*** Opening Material provided ***
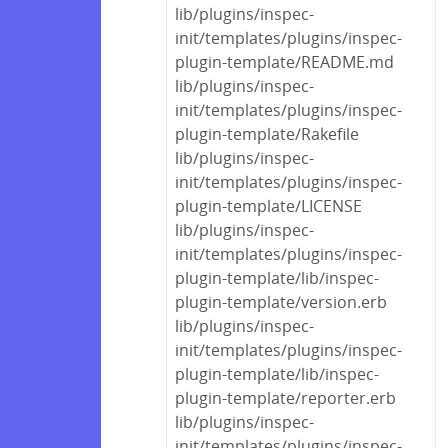
lib/plugins/inspec-
init/templates/plugins/inspec-
plugin-template/README.md
lib/plugins/inspec-
init/templates/plugins/inspec-
plugin-template/Rakefile
lib/plugins/inspec-
init/templates/plugins/inspec-
plugin-template/LICENSE
lib/plugins/inspec-
init/templates/plugins/inspec-
plugin-template/lib/inspec-
plugin-template/version.erb
lib/plugins/inspec-
init/templates/plugins/inspec-
plugin-template/lib/inspec-
plugin-template/reporter.erb
lib/plugins/inspec-
init/templates/plugins/inspec-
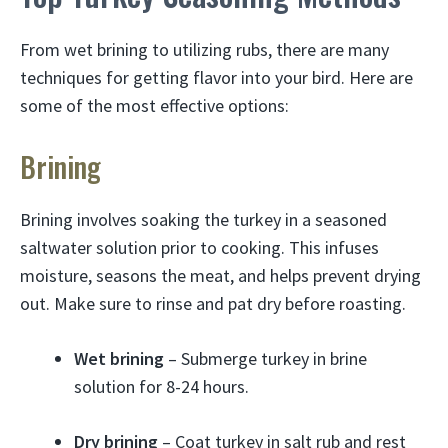
From wet brining to utilizing rubs, there are many
techniques for getting flavor into your bird. Here are
some of the most effective options:
Brining
Brining involves soaking the turkey in a seasoned
saltwater solution prior to cooking. This infuses
moisture, seasons the meat, and helps prevent drying
out. Make sure to rinse and pat dry before roasting.
Wet brining
– Submerge turkey in brine
solution for 8-24 hours.
Dry brining
– Coat turkey in salt rub and rest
*** Closing Material provided ***
All entries should be reproduced exactly; no picture belongs in the result.

# Response area:
lib/plugins/inspec-
init/templates/plugins/inspec-
plugin-template/README.md
lib/plugins/inspec-
init/templates/plugins/inspec-
plugin-template/Rakefile
lib/plugins/inspec-
init/templates/plugins/inspec-
plugin-template/LICENSE
lib/plugins/inspec-
init/templates/plugins/inspec-
plugin-template/lib/inspec-
plugin-template/version.erb
lib/plugins/inspec-
init/templates/plugins/inspec-
plugin-template/lib/inspec-
plugin-template/reporter.erb
lib/plugins/inspec-
init/templates/plugins/inspec-
From wet brining to utilizing rubs, there are many
techniques for getting flavor into your bird. Here are
some of the most effective options:
Brining
Brining involves soaking the turkey in a seasoned
saltwater solution prior to cooking. This infuses
moisture, seasons the meat, and helps prevent drying
out. Make sure to rinse and pat dry before roasting.
Wet brining
– Submerge turkey in brine
solution for 8-24 hours.
Dry brining
– Coat turkey in salt rub and rest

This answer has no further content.